Нок закрывает свои и умолкает.
Я не знаю, откуда она берет силы для того, чтобы говорить, после того приступа кашля, который только что перенесла. Чувствуя, как сжимаются ее пальцы на моей руке, я думаю, что она, наверное, все-таки бессмертная. Я вижу, как загорелись ее глаза во время рассказа, я понимаю, что они уже больше не погаснут.
Правда, воздух по-прежнему клокочет в ее груди, словно вторя неизменному жужжанию вентилятора.
Должен признаться, что пауза впервые приносит мне облегчение. Во время всего ее повествования меня терзает какое-то беспокойство. Может быть, из-за царящего здесь странного запаха, смеси ароматов трав и пота усталых тел. Или из-за жары, из-за послеполуденной духоты, всегда такой изнурительной в это время года. Или из-за тяжелого предчувствия, которое не покидает меня, несмотря на…

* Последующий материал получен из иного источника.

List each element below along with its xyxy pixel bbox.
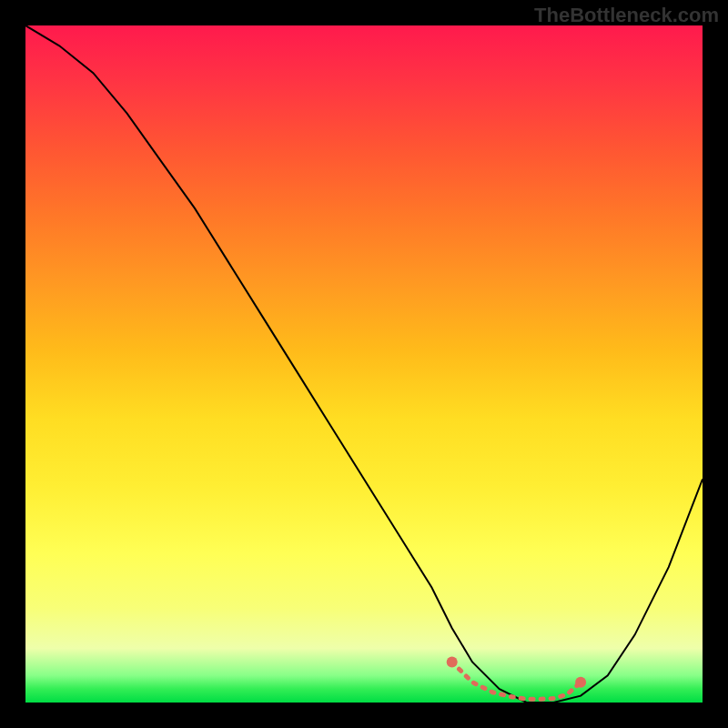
chart-svg xyxy=(25,25,703,703)
marker-endpoint xyxy=(575,677,586,688)
highlight-markers xyxy=(447,656,586,699)
marker-endpoint xyxy=(447,656,458,667)
marker-dash-line xyxy=(452,662,581,699)
bottleneck-curve-path xyxy=(25,25,703,703)
chart-plot-area xyxy=(25,25,703,703)
watermark-text: TheBottleneck.com xyxy=(534,4,719,27)
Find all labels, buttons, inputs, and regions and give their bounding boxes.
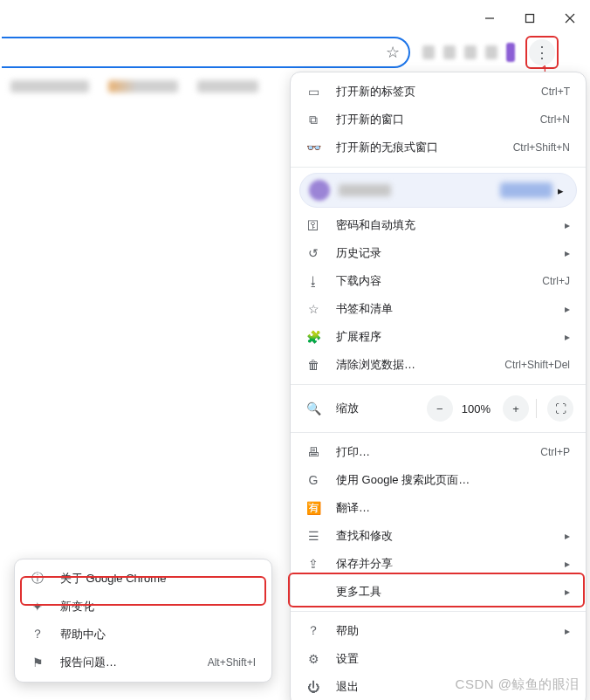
sparkle-icon: ✦ — [29, 600, 46, 614]
menu-label: 翻译… — [336, 500, 570, 516]
menu-item-print[interactable]: 🖶 打印… Ctrl+P — [291, 438, 586, 466]
incognito-icon: 👓 — [305, 141, 322, 154]
menu-label: 打印… — [336, 444, 540, 460]
watermark: CSDN @鲸鱼的眼泪 — [456, 676, 580, 693]
separator — [291, 384, 586, 385]
extension-icon[interactable] — [464, 45, 477, 59]
fullscreen-button[interactable]: ⛶ — [547, 395, 573, 422]
avatar-icon — [309, 180, 330, 201]
minimize-button[interactable] — [470, 5, 510, 31]
svg-rect-1 — [526, 15, 534, 23]
menu-label: 关于 Google Chrome — [60, 571, 256, 587]
zoom-in-button[interactable]: + — [503, 395, 529, 422]
menu-shortcut: Ctrl+Shift+N — [513, 141, 570, 154]
zoom-percent: 100% — [462, 402, 491, 415]
share-icon: ⇪ — [305, 557, 322, 571]
google-icon: G — [305, 473, 322, 487]
extension-icon[interactable] — [485, 45, 497, 59]
trash-icon: 🗑 — [305, 358, 322, 372]
help-submenu: ⓘ 关于 Google Chrome ✦ 新变化 ？ 帮助中心 ⚑ 报告问题… … — [14, 559, 272, 683]
help-icon: ？ — [305, 623, 322, 639]
bookmark-item[interactable] — [10, 80, 89, 93]
menu-item-profile[interactable]: ▸ — [299, 173, 577, 208]
chevron-right-icon: ▸ — [565, 558, 570, 570]
maximize-button[interactable] — [510, 5, 550, 31]
extension-icon[interactable] — [422, 45, 435, 59]
puzzle-icon: 🧩 — [305, 330, 322, 344]
profile-name — [339, 184, 391, 196]
menu-label: 扩展程序 — [336, 329, 561, 345]
chevron-right-icon: ▸ — [565, 586, 570, 598]
submenu-item-report[interactable]: ⚑ 报告问题… Alt+Shift+I — [15, 649, 271, 676]
menu-label: 打开新的标签页 — [336, 84, 541, 100]
menu-shortcut: Ctrl+Shift+Del — [504, 359, 570, 371]
chevron-right-icon: ▸ — [565, 247, 570, 259]
submenu-item-whats-new[interactable]: ✦ 新变化 — [15, 593, 271, 621]
menu-shortcut: Alt+Shift+I — [208, 656, 256, 669]
menu-item-settings[interactable]: ⚙ 设置 — [291, 645, 586, 673]
chevron-right-icon: ▸ — [565, 625, 570, 637]
menu-shortcut: Ctrl+T — [541, 86, 570, 98]
chevron-right-icon: ▸ — [565, 219, 570, 231]
menu-label: 新变化 — [60, 599, 256, 614]
bookmarks-bar — [0, 75, 290, 98]
close-button[interactable] — [550, 5, 590, 31]
menu-item-new-tab[interactable]: ▭ 打开新的标签页 Ctrl+T — [291, 78, 586, 106]
translate-icon: 🈶 — [305, 501, 322, 515]
menu-item-bookmarks[interactable]: ☆ 书签和清单 ▸ — [291, 295, 586, 323]
menu-label: 历史记录 — [336, 245, 561, 261]
new-tab-icon: ▭ — [305, 85, 322, 99]
menu-item-save-share[interactable]: ⇪ 保存并分享 ▸ — [291, 550, 586, 578]
menu-label: 打开新的窗口 — [336, 112, 540, 127]
main-menu-button[interactable]: ⋮ — [529, 39, 555, 65]
menu-item-find-edit[interactable]: ☰ 查找和修改 ▸ — [291, 522, 586, 550]
bookmark-item[interactable] — [197, 80, 258, 93]
star-icon: ☆ — [305, 302, 322, 316]
submenu-item-help-center[interactable]: ？ 帮助中心 — [15, 621, 271, 649]
menu-item-downloads[interactable]: ⭳ 下载内容 Ctrl+J — [291, 267, 586, 295]
new-window-icon: ⧉ — [305, 113, 322, 127]
bookmark-item[interactable] — [108, 80, 178, 93]
menu-item-zoom: 🔍 缩放 − 100% + ⛶ — [291, 390, 586, 427]
window-controls — [470, 5, 590, 31]
extension-icon[interactable] — [443, 45, 456, 59]
menu-item-incognito[interactable]: 👓 打开新的无痕式窗口 Ctrl+Shift+N — [291, 134, 586, 161]
exit-icon: ⏻ — [305, 680, 322, 694]
bookmark-star-icon[interactable]: ☆ — [386, 43, 400, 62]
menu-label: 帮助中心 — [60, 627, 256, 642]
submenu-item-about[interactable]: ⓘ 关于 Google Chrome — [15, 565, 271, 593]
menu-item-clear-data[interactable]: 🗑 清除浏览数据… Ctrl+Shift+Del — [291, 351, 586, 379]
menu-label: 使用 Google 搜索此页面… — [336, 472, 570, 488]
gear-icon: ⚙ — [305, 652, 322, 666]
separator — [536, 399, 537, 418]
menu-item-new-window[interactable]: ⧉ 打开新的窗口 Ctrl+N — [291, 106, 586, 134]
menu-label: 打开新的无痕式窗口 — [336, 140, 513, 155]
menu-item-extensions[interactable]: 🧩 扩展程序 ▸ — [291, 323, 586, 351]
menu-label: 设置 — [336, 651, 570, 667]
menu-label: 保存并分享 — [336, 556, 561, 572]
chevron-right-icon: ▸ — [565, 530, 570, 542]
menu-item-history[interactable]: ↺ 历史记录 ▸ — [291, 239, 586, 267]
menu-shortcut: Ctrl+N — [540, 113, 570, 126]
menu-item-passwords[interactable]: ⚿ 密码和自动填充 ▸ — [291, 211, 586, 239]
menu-label: 更多工具 — [336, 584, 561, 600]
chevron-right-icon: ▸ — [565, 303, 570, 315]
main-menu: ▭ 打开新的标签页 Ctrl+T ⧉ 打开新的窗口 Ctrl+N 👓 打开新的无… — [290, 72, 587, 700]
menu-label: 查找和修改 — [336, 528, 561, 544]
omnibox[interactable]: ☆ — [2, 37, 410, 68]
toolbar: ☆ ⋮ — [0, 35, 590, 70]
zoom-icon: 🔍 — [305, 401, 322, 415]
menu-item-help[interactable]: ？ 帮助 ▸ — [291, 617, 586, 645]
menu-shortcut: Ctrl+J — [542, 275, 570, 287]
profile-avatar-icon[interactable] — [506, 43, 515, 62]
menu-label: 下载内容 — [336, 273, 542, 289]
help-center-icon: ？ — [29, 627, 46, 642]
separator — [291, 432, 586, 433]
profile-action — [500, 182, 552, 198]
menu-item-translate[interactable]: 🈶 翻译… — [291, 494, 586, 522]
menu-shortcut: Ctrl+P — [540, 446, 570, 458]
menu-item-google-search[interactable]: G 使用 Google 搜索此页面… — [291, 466, 586, 494]
print-icon: 🖶 — [305, 445, 322, 459]
zoom-out-button[interactable]: − — [427, 395, 453, 422]
menu-item-more-tools[interactable]: 更多工具 ▸ — [291, 578, 586, 606]
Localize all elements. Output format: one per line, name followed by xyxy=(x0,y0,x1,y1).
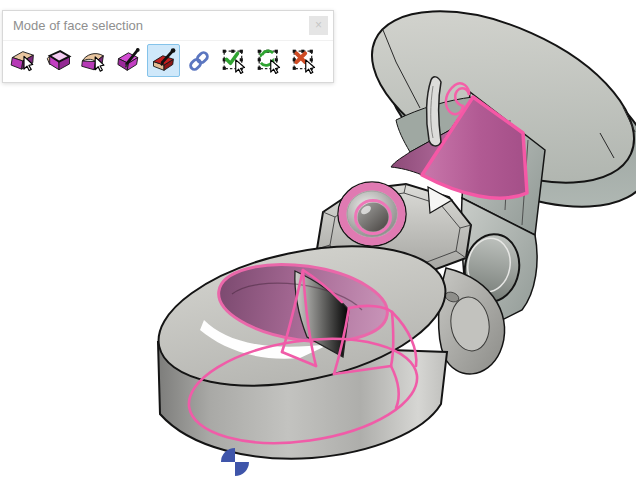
curved-face-cursor-icon xyxy=(80,47,108,75)
marquee-check-cursor-icon xyxy=(220,47,248,75)
reselect-selection-button[interactable] xyxy=(252,44,285,77)
pick-face-stylus-button[interactable] xyxy=(112,44,145,77)
face-selection-palette: Mode of face selection × xyxy=(2,10,334,83)
eyedropper-face-icon xyxy=(150,47,178,75)
select-flat-face-button[interactable] xyxy=(7,44,40,77)
marquee-x-cursor-icon xyxy=(290,47,318,75)
cancel-selection-button[interactable] xyxy=(287,44,320,77)
select-curved-face-button[interactable] xyxy=(77,44,110,77)
outlined-face-icon xyxy=(45,47,73,75)
shaft-slot[interactable] xyxy=(427,77,441,146)
center-bore[interactable] xyxy=(338,182,406,246)
palette-title: Mode of face selection xyxy=(13,18,309,33)
stylus-face-icon xyxy=(115,47,143,75)
flat-face-cursor-icon xyxy=(10,47,38,75)
tool-row xyxy=(3,41,333,82)
marquee-refresh-cursor-icon xyxy=(255,47,283,75)
pick-face-eyedropper-button[interactable] xyxy=(147,44,180,77)
accept-selection-button[interactable] xyxy=(217,44,250,77)
select-outlined-face-button[interactable] xyxy=(42,44,75,77)
close-icon[interactable]: × xyxy=(309,16,328,35)
palette-title-bar[interactable]: Mode of face selection × xyxy=(3,11,333,41)
chain-link-icon xyxy=(185,47,213,75)
link-selection-button[interactable] xyxy=(182,44,215,77)
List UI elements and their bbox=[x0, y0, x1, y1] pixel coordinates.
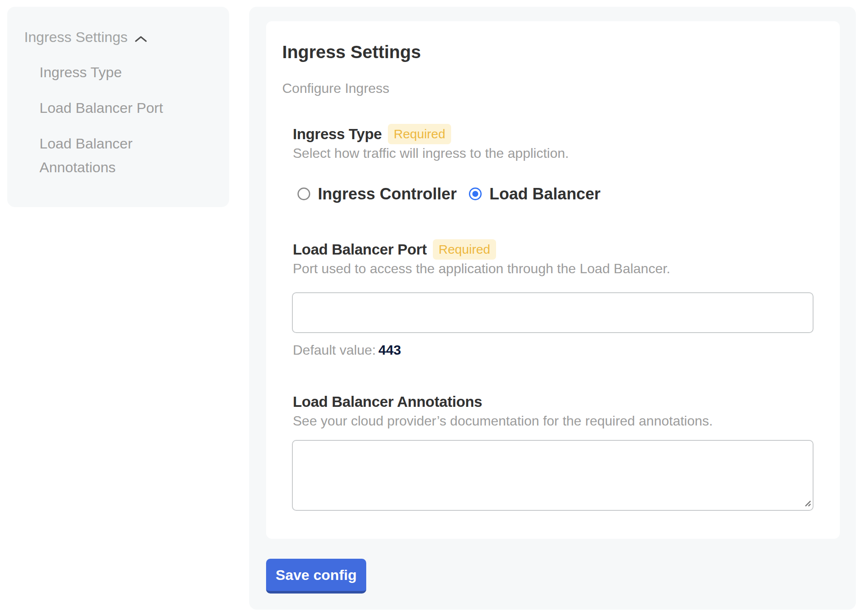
sidebar-item-load-balancer-port[interactable]: Load Balancer Port bbox=[39, 96, 196, 120]
ingress-type-section: Ingress Type Required Select how traffic… bbox=[293, 123, 820, 204]
main-panel: Ingress Settings Configure Ingress Ingre… bbox=[249, 7, 856, 610]
load-balancer-port-label: Load Balancer Port bbox=[293, 239, 427, 260]
load-balancer-port-required-badge: Required bbox=[433, 239, 497, 260]
radio-unchecked-icon[interactable] bbox=[297, 188, 310, 200]
ingress-type-label: Ingress Type bbox=[293, 123, 382, 145]
radio-option-ingress-controller[interactable]: Ingress Controller bbox=[297, 184, 457, 204]
load-balancer-annotations-textarea[interactable] bbox=[292, 440, 814, 511]
sidebar: Ingress Settings Ingress Type Load Balan… bbox=[7, 7, 229, 207]
load-balancer-annotations-label: Load Balancer Annotations bbox=[293, 391, 482, 412]
sidebar-item-load-balancer-annotations[interactable]: Load Balancer Annotations bbox=[39, 132, 196, 179]
ingress-type-description: Select how traffic will ingress to the a… bbox=[293, 143, 820, 163]
sidebar-item-ingress-type[interactable]: Ingress Type bbox=[39, 60, 196, 84]
page-subtitle: Configure Ingress bbox=[282, 78, 820, 98]
settings-card: Ingress Settings Configure Ingress Ingre… bbox=[266, 21, 840, 539]
default-value-note: Default value:443 bbox=[293, 340, 820, 360]
radio-label-load-balancer: Load Balancer bbox=[489, 184, 600, 204]
resize-handle-icon[interactable] bbox=[802, 497, 812, 509]
radio-checked-icon[interactable] bbox=[469, 188, 482, 200]
sidebar-header[interactable]: Ingress Settings bbox=[24, 26, 216, 48]
ingress-type-required-badge: Required bbox=[388, 124, 452, 144]
load-balancer-annotations-section: Load Balancer Annotations See your cloud… bbox=[293, 391, 820, 511]
load-balancer-annotations-description: See your cloud provider’s documentation … bbox=[293, 411, 820, 431]
load-balancer-port-section: Load Balancer Port Required Port used to… bbox=[293, 239, 820, 360]
sidebar-header-label: Ingress Settings bbox=[24, 27, 128, 47]
save-config-button[interactable]: Save config bbox=[266, 559, 366, 594]
sidebar-items: Ingress Type Load Balancer Port Load Bal… bbox=[24, 60, 196, 179]
default-value-label: Default value: bbox=[293, 342, 376, 358]
load-balancer-port-description: Port used to access the application thro… bbox=[293, 258, 820, 279]
page-title: Ingress Settings bbox=[282, 42, 820, 62]
ingress-type-radio-group: Ingress Controller Load Balancer bbox=[293, 184, 820, 204]
chevron-up-icon bbox=[135, 28, 147, 48]
radio-option-load-balancer[interactable]: Load Balancer bbox=[469, 184, 600, 204]
load-balancer-port-input[interactable] bbox=[292, 292, 814, 333]
radio-label-ingress-controller: Ingress Controller bbox=[318, 184, 457, 204]
default-value-number: 443 bbox=[379, 342, 401, 358]
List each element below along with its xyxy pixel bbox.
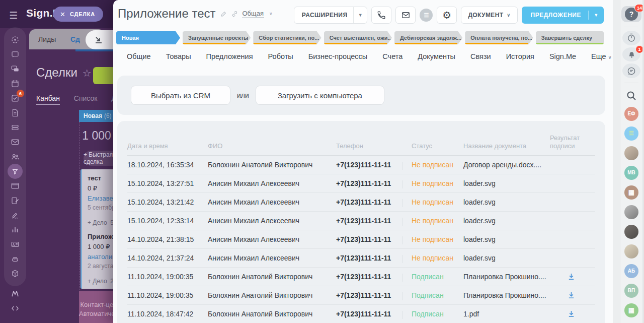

— Несмотря на мои подозрения, — продолжает старуха шепотом, полузакрыв глаза, — я надеялась, что, разрешившись от бремени, она избавится и от своих приступов. Я пыталась следовать совету, который дала зятю, и проявляла терпение. Я уступала ее капризам и баловала ее, как могла. Когда начались первые схватки, я поверила, что мы обретем наконец покой. Роды длились целый день и всю ночь. На рассвете она произвела на свет сына. Я положила ребенка ей на грудь и испытала огромное облегчение, увидев, как ее лицо, с которого месяцами не сходили гневные гримасы, осветилось нежностью. Я подумала, что бесы покинули ее. Я уже представляла, как она в спокойствии воспитывает своего сына, как обучает его мудрости и трудолюбию. Но — в который раз! — я ошиблась. Как только несчастный младенец заплакал, злоба снова исказила черты дочери, она осыпала его проклятиями, чтобы заставить замолчать. Моя дочь выносила только свои собственные крики. В последующие месяцы приступы ее бешенства только усиливались, и я поняла, что скоро ее семейная жизнь затрещит по швам. Она не занималась сыном, оставляя его мне или свекрови. Вначале она по-прежнему приходила на ферму помогать мне. Но вскоре, вместо того чтобы кормить скот, она начала гулять по полям и берегам Меконга, устремив черный взгляд к горизонту. Так застрявший на суше моряк жадно вглядывается в дорогие его сердцу океанские просторы. Затем она возвращалась и заявляла, что ей не нравится ее жизнь, что она создана не для того, чтобы быть матерью и женой, что ее муж ей не подходит. «У него мало денег, — говорила она. — Я хочу уехать в столицу, к лучшей жизни. Я не могу больше выносить эту нищету». Сколько жалоб и упреков раздавалось в ту пору в моем бедном доме. Сражения шли каждый день, и я почувствовала, что она скоро победит. И оказалась права. Девочка снова начала ходить к мужчинам в деревне. Она бросала сына дома без присмотра и соблазняла всех, кто имел несчастье попасться на ее пути. Репутация нашей семьи и семьи ее мужа стремительно разрушалась. В кафе, на рынке, в магазинах говорили только о нас. Зять, не зная, как вернуть жену на путь истинный, пришел умолять меня о помощи. Я пыталась… Клянусь, я пыталась…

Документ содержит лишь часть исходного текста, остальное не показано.